**EXERCISE OBJECTIVE**
Return every line of the records that includes the string "calendário".

(Transcribed page contents)
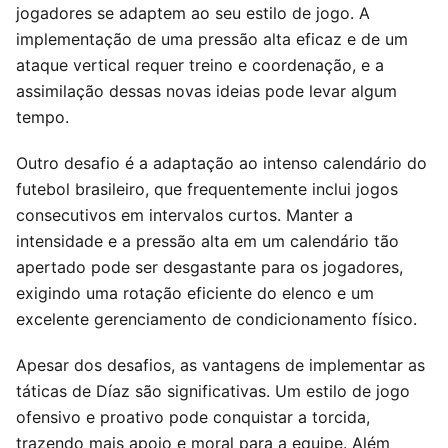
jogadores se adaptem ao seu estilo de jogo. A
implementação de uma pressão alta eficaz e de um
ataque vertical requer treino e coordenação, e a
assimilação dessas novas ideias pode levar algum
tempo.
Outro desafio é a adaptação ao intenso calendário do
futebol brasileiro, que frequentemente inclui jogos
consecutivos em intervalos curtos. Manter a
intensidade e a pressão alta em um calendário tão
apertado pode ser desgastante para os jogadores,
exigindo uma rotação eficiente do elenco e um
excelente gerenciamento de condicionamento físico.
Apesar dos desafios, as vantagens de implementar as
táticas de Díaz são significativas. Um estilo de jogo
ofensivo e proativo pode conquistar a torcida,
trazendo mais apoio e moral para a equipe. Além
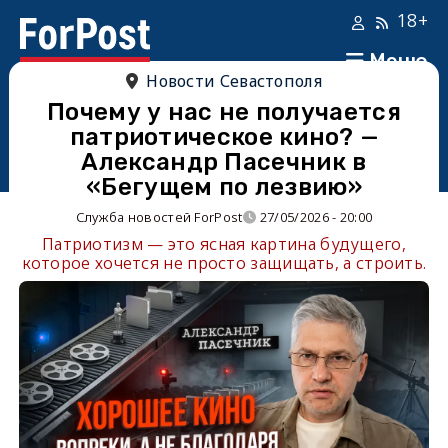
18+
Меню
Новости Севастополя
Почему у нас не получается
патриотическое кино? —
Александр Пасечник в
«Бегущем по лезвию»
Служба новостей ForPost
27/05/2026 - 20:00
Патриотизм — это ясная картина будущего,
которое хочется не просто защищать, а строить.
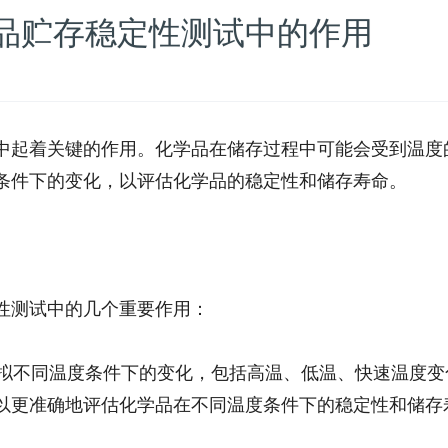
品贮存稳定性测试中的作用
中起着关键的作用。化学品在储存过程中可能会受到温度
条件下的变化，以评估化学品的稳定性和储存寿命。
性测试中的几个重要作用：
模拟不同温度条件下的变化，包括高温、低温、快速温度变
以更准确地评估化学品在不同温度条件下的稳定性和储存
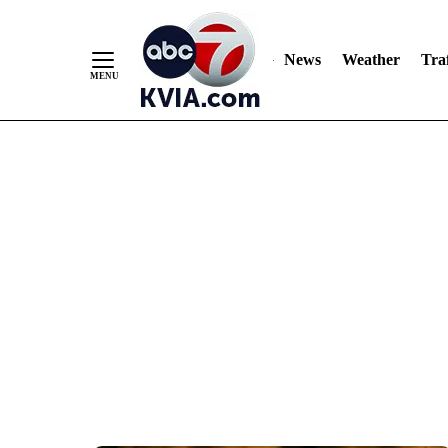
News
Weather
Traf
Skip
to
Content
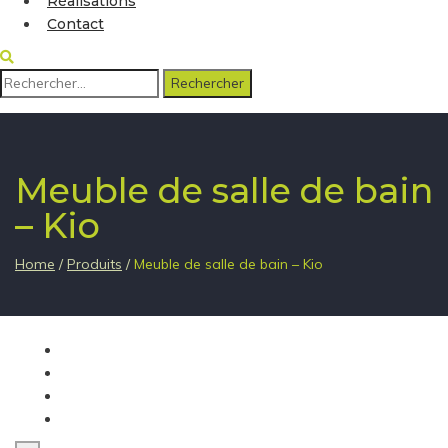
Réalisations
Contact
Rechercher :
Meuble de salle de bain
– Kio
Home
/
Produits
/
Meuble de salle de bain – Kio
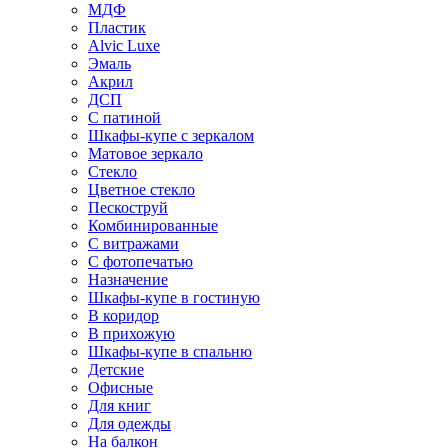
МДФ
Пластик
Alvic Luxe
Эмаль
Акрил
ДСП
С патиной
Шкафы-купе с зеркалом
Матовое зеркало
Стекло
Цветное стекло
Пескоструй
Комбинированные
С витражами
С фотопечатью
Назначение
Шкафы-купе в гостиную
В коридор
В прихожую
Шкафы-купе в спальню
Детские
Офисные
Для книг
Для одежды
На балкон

...

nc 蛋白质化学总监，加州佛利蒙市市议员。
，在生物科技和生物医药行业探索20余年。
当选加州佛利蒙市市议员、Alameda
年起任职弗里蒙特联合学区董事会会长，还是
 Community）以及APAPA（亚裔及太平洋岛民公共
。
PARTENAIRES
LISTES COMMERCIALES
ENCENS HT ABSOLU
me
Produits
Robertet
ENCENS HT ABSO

**YOUR SOLUTION**
Outro desafio é a adaptação ao intenso calendário do
intensidade e a pressão alta em um calendário tão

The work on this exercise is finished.